• Description of the task
A word-for-word copy of the listing, free of images, is the expected answer.
▶
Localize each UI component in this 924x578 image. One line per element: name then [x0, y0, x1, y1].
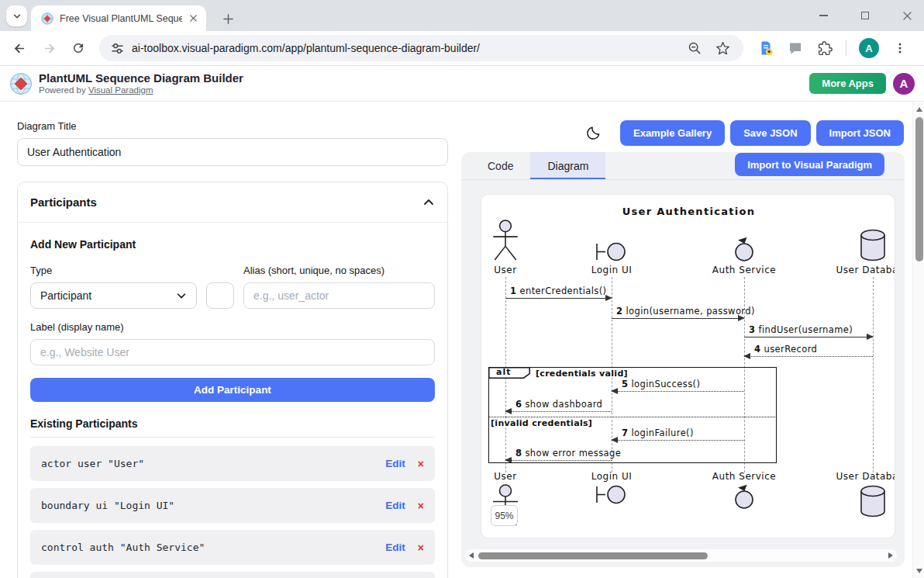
import-json-button[interactable]: Import JSON: [816, 120, 904, 146]
minimize-icon: [819, 15, 828, 16]
site-settings-icon: [111, 42, 124, 55]
existing-participants-title: Existing Participants: [30, 417, 435, 430]
participant-ui-top: Login UI: [565, 220, 658, 275]
message-arrow-1: [505, 298, 612, 299]
participant-edit-link[interactable]: Edit: [385, 542, 405, 553]
lifeline-db: [873, 277, 874, 472]
participant-label: User Database: [836, 471, 895, 482]
participant-delete-button[interactable]: ×: [418, 542, 424, 554]
alias-label: Alias (short, unique, no spaces): [243, 265, 435, 276]
forward-button[interactable]: [39, 38, 59, 58]
participants-header[interactable]: Participants: [18, 182, 447, 223]
diagram-title-input[interactable]: [17, 138, 448, 166]
participant-edit-link[interactable]: Edit: [385, 500, 405, 511]
participant-delete-button[interactable]: ×: [418, 500, 424, 512]
database-icon: [859, 228, 887, 262]
dark-mode-toggle[interactable]: [584, 123, 604, 144]
scroll-down-arrow-icon[interactable]: [916, 569, 922, 573]
browser-profile-avatar[interactable]: A: [859, 38, 879, 58]
guard-invalid-credentials: [invalid credentials]: [491, 418, 592, 428]
visual-paradigm-logo: [9, 72, 33, 95]
bookmark-button[interactable]: [713, 39, 732, 57]
participant-label: User: [494, 471, 516, 482]
message-label-4: 4 userRecord: [754, 344, 817, 355]
participant-edit-link[interactable]: Edit: [385, 458, 405, 469]
puzzle-icon: [818, 41, 833, 56]
arrow-right-icon: [42, 41, 57, 56]
participant-color-picker[interactable]: [206, 282, 234, 309]
browser-tab[interactable]: Free Visual PlantUML Sequence: [31, 5, 206, 31]
maximize-icon: [861, 12, 869, 19]
horizontal-scrollbar[interactable]: [465, 549, 897, 562]
tab-code[interactable]: Code: [471, 152, 530, 179]
visual-paradigm-link[interactable]: Visual Paradigm: [88, 85, 153, 95]
diagram-title-label: Diagram Title: [17, 120, 448, 132]
actor-icon: [491, 220, 520, 262]
browser-menu-button[interactable]: [890, 38, 910, 58]
participant-label: Auth Service: [712, 471, 776, 482]
reload-button[interactable]: [68, 38, 88, 58]
participants-card: Participants Add New Participant Type Pa…: [17, 182, 448, 578]
participant-row: boundary ui "Login UI"Edit×: [30, 488, 435, 523]
message-label-1: 1 enterCredentials(): [510, 286, 607, 296]
existing-participants-list: actor user "User"Edit×boundary ui "Login…: [30, 446, 435, 578]
scroll-up-arrow-icon[interactable]: [916, 107, 922, 112]
tab-diagram[interactable]: Diagram: [530, 152, 605, 179]
participant-type-select[interactable]: Participant: [30, 282, 197, 309]
import-to-visual-paradigm-button[interactable]: Import to Visual Paradigm: [735, 153, 884, 176]
alt-operator-tab: alt: [488, 367, 530, 379]
maximize-button[interactable]: [856, 6, 874, 25]
sequence-diagram-canvas: User Authentication UserUserLogin UILogi…: [481, 194, 895, 538]
participant-row: control auth "Auth Service"Edit×: [30, 530, 435, 565]
save-json-button[interactable]: Save JSON: [730, 120, 810, 146]
participant-label: User Database: [836, 265, 895, 275]
user-avatar[interactable]: A: [893, 73, 915, 95]
scroll-right-arrow-icon[interactable]: [888, 552, 893, 559]
display-name-input[interactable]: [30, 339, 435, 365]
type-selected-value: Participant: [40, 289, 91, 302]
new-tab-button[interactable]: [218, 9, 238, 29]
chevron-up-icon[interactable]: [422, 196, 435, 209]
url-text: ai-toolbox.visual-paradigm.com/app/plant…: [132, 42, 480, 54]
message-arrow-4: [744, 356, 873, 357]
control-icon: [733, 237, 756, 262]
scroll-left-arrow-icon[interactable]: [469, 552, 474, 559]
extension-comment-button[interactable]: [785, 38, 805, 58]
horizontal-scrollbar-thumb[interactable]: [478, 552, 708, 559]
extension-docs-button[interactable]: [756, 38, 776, 58]
zoom-out-page-button[interactable]: [685, 39, 704, 57]
example-gallery-button[interactable]: Example Gallery: [620, 120, 725, 146]
vertical-scrollbar[interactable]: [912, 102, 924, 578]
minimize-button[interactable]: [814, 6, 833, 25]
alt-divider: [488, 417, 777, 417]
back-button[interactable]: [9, 38, 29, 58]
reload-icon: [71, 41, 85, 55]
vertical-scrollbar-thumb[interactable]: [915, 117, 923, 261]
diagram-title: User Authentication: [481, 206, 895, 217]
browser-window: Free Visual PlantUML Sequence: [0, 0, 924, 578]
add-participant-button[interactable]: Add Participant: [30, 378, 435, 402]
close-button[interactable]: [898, 6, 916, 25]
more-apps-button[interactable]: More Apps: [809, 73, 886, 94]
boundary-icon: [594, 241, 629, 262]
participant-row: actor user "User"Edit×: [30, 446, 435, 481]
control-icon: [733, 484, 756, 510]
extensions-button[interactable]: [815, 38, 835, 58]
star-icon: [715, 41, 730, 56]
participant-user-top: User: [481, 220, 552, 275]
tab-close-icon[interactable]: [186, 12, 200, 26]
message-arrow-2: [612, 318, 744, 319]
message-label-3: 3 findUser(username): [749, 324, 853, 335]
url-bar[interactable]: ai-toolbox.visual-paradigm.com/app/plant…: [99, 35, 743, 61]
participant-delete-button[interactable]: ×: [418, 458, 424, 470]
participant-auth-bottom: Auth Service: [698, 471, 791, 510]
participants-title: Participants: [30, 196, 97, 209]
participant-ui-bottom: Login UI: [565, 471, 658, 505]
message-arrow-3: [744, 337, 873, 337]
participant-code: boundary ui "Login UI": [41, 500, 385, 511]
alias-input[interactable]: [243, 282, 435, 309]
participant-code: control auth "Auth Service": [41, 542, 385, 553]
participant-db-top: User Database: [826, 220, 895, 275]
tab-search-button[interactable]: [6, 5, 27, 26]
participant-auth-top: Auth Service: [698, 220, 791, 275]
◀
• Your response
Localize each UI component in this 924x578 image. One line per element: name then [x0, y0, x1, y1].
import-json-button[interactable]: Import JSON: [816, 120, 904, 146]
minimize-icon: [819, 15, 828, 16]
site-settings-icon: [111, 42, 124, 55]
existing-participants-title: Existing Participants: [30, 417, 435, 430]
participant-ui-top: Login UI: [565, 220, 658, 275]
message-arrow-1: [505, 298, 612, 299]
participant-edit-link[interactable]: Edit: [385, 542, 405, 553]
lifeline-db: [873, 277, 874, 472]
participant-label: User Database: [836, 471, 895, 482]
participant-delete-button[interactable]: ×: [418, 542, 424, 554]
alias-label: Alias (short, unique, no spaces): [243, 265, 435, 276]
forward-button[interactable]: [39, 38, 59, 58]
participants-header[interactable]: Participants: [18, 182, 447, 223]
diagram-title-input[interactable]: [17, 138, 448, 166]
participant-edit-link[interactable]: Edit: [385, 500, 405, 511]
participant-delete-button[interactable]: ×: [418, 500, 424, 512]
database-icon: [859, 228, 887, 262]
dark-mode-toggle[interactable]: [584, 123, 604, 144]
scroll-down-arrow-icon[interactable]: [916, 569, 922, 573]
browser-profile-avatar[interactable]: A: [859, 38, 879, 58]
guard-invalid-credentials: [invalid credentials]: [491, 418, 592, 428]
visual-paradigm-logo: [9, 72, 33, 95]
bookmark-button[interactable]: [713, 39, 732, 57]
participant-label: User: [494, 471, 516, 482]
message-label-4: 4 userRecord: [754, 344, 817, 355]
participant-edit-link[interactable]: Edit: [385, 458, 405, 469]
puzzle-icon: [818, 41, 833, 56]
arrow-right-icon: [42, 41, 57, 56]
participant-color-picker[interactable]: [206, 282, 234, 309]
browser-tab[interactable]: Free Visual PlantUML Sequence: [31, 5, 206, 31]
maximize-icon: [861, 12, 869, 19]
horizontal-scrollbar[interactable]: [465, 549, 897, 562]
tab-code[interactable]: Code: [471, 152, 530, 179]
visual-paradigm-link[interactable]: Visual Paradigm: [88, 85, 153, 95]
diagram-title-label: Diagram Title: [17, 120, 448, 132]
actor-icon: [491, 220, 520, 262]
browser-menu-button[interactable]: [890, 38, 910, 58]
participant-label: Auth Service: [712, 471, 776, 482]
reload-button[interactable]: [68, 38, 88, 58]
participants-card: Participants Add New Participant Type Pa…: [17, 182, 448, 578]
participant-row: boundary ui "Login UI"Edit×: [30, 488, 435, 523]
message-label-1: 1 enterCredentials(): [510, 286, 607, 296]
existing-participants-list: actor user "User"Edit×boundary ui "Login…: [30, 446, 435, 578]
scroll-up-arrow-icon[interactable]: [916, 107, 922, 112]
tab-diagram[interactable]: Diagram: [530, 152, 605, 179]
participant-type-select[interactable]: Participant: [30, 282, 197, 309]
import-to-visual-paradigm-button[interactable]: Import to Visual Paradigm: [735, 153, 884, 176]
alt-operator-tab: alt: [488, 367, 530, 379]
maximize-button[interactable]: [856, 6, 874, 25]
sequence-diagram-canvas: User Authentication UserUserLogin UILogi…: [481, 194, 895, 538]
participant-row: control auth "Auth Service"Edit×: [30, 530, 435, 565]
save-json-button[interactable]: Save JSON: [730, 120, 810, 146]
participant-label: User Database: [836, 265, 895, 275]
user-avatar[interactable]: A: [893, 73, 915, 95]
scroll-right-arrow-icon[interactable]: [888, 552, 893, 559]
display-name-input[interactable]: [30, 339, 435, 365]
type-selected-value: Participant: [40, 289, 91, 302]
new-tab-button[interactable]: [218, 9, 238, 29]
chevron-up-icon[interactable]: [422, 196, 435, 209]
url-text: ai-toolbox.visual-paradigm.com/app/plant…: [132, 42, 480, 54]
message-arrow-4: [744, 356, 873, 357]
control-icon: [733, 237, 756, 262]
scroll-left-arrow-icon[interactable]: [469, 552, 474, 559]
extension-comment-button[interactable]: [785, 38, 805, 58]
horizontal-scrollbar-thumb[interactable]: [478, 552, 708, 559]
extension-docs-button[interactable]: [756, 38, 776, 58]
zoom-out-page-button[interactable]: [685, 39, 704, 57]
example-gallery-button[interactable]: Example Gallery: [620, 120, 725, 146]
vertical-scrollbar[interactable]: [912, 102, 924, 578]
minimize-button[interactable]: [814, 6, 833, 25]
alt-divider: [488, 417, 777, 417]
back-button[interactable]: [9, 38, 29, 58]
reload-icon: [71, 41, 85, 55]
vertical-scrollbar-thumb[interactable]: [915, 117, 923, 261]
diagram-title: User Authentication: [481, 206, 895, 217]
browser-window: Free Visual PlantUML Sequence: [0, 0, 924, 578]
add-participant-button[interactable]: Add Participant: [30, 378, 435, 402]
close-button[interactable]: [898, 6, 916, 25]
more-apps-button[interactable]: More Apps: [809, 73, 886, 94]
boundary-icon: [594, 241, 629, 262]
participant-row: actor user "User"Edit×: [30, 446, 435, 481]
control-icon: [733, 484, 756, 510]
extensions-button[interactable]: [815, 38, 835, 58]
star-icon: [715, 41, 730, 56]
participant-user-top: User: [481, 220, 552, 275]
tab-close-icon[interactable]: [186, 12, 200, 26]
message-arrow-2: [612, 318, 744, 319]
message-label-3: 3 findUser(username): [749, 324, 853, 335]
url-bar[interactable]: ai-toolbox.visual-paradigm.com/app/plant…: [99, 35, 743, 61]
participant-delete-button[interactable]: ×: [418, 458, 424, 470]
participant-auth-bottom: Auth Service: [698, 471, 791, 510]
participants-title: Participants: [30, 196, 97, 209]
participant-ui-bottom: Login UI: [565, 471, 658, 505]
message-arrow-3: [744, 337, 873, 337]
participant-code: boundary ui "Login UI": [41, 500, 385, 511]
alias-input[interactable]: [243, 282, 435, 309]
participant-code: control auth "Auth Service": [41, 542, 385, 553]
participant-db-top: User Database: [826, 220, 895, 275]
tab-search-button[interactable]: [6, 5, 27, 26]
participant-auth-top: Auth Service: [698, 220, 791, 275]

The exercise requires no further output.